Authors
A J Webb1; R Kelwick1; M Doenhoff2; K Jensen1; P S Freemont1; 1 Imperial College London; 2 University of Nottingham Discussion
One of the primary goals of synthetic biology is the application-driven generation of new parts, circuits, and systems to solve problems that, as yet, have not been adequately addressed. The parasitic infection Schistosomiasis affects over 200 million people worldwide. The causative agents are fluke worms of the Schistosoma genus, and infection only occurs when the cercarial larvae are able to penetrate the skin. To facilitate this, they secrete an elastase protease that enables the parasite to burrow through elastin in the skin. We have therefore, designed and characterised several whole-cell biosensors that detect Schistosoma cercarial elastase activity.
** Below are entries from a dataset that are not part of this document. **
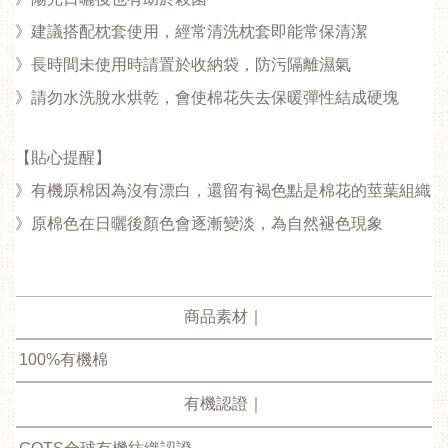
》建議搭配枕套使用，經常清洗枕套即能常保清潔
》長時間未使用時請置於收納袋，防污隔離濕氣
》請勿水洗脫水烘乾，會使棉花失去保暖彈性結成硬塊
【貼心提醒】
》有機原棉因為沒有漂白，還留有褐色點是棉花的莖葉組織
》原棉色在日曬後顏色會逐漸變淡，為自然褪色現象
商品素材｜
100%有機棉
有機認證｜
Our biosensors were designed to incorporate a cercarial elastase detection system that is based on the specific recognition of its proteolytic activity, and upon detection to produce a biosensor output that is easy to measure. In order to validate our biosensor designs we used several Schistosoma mansoni-derived biological samples termed cercarial transformation fluid (SmCTF) that contain soluble cercarial antigens. Here, we report that our elastase biosensor designs successfully detected cercarial elastase activity in SmCTF samples. We also have additional data and exciting progress to report.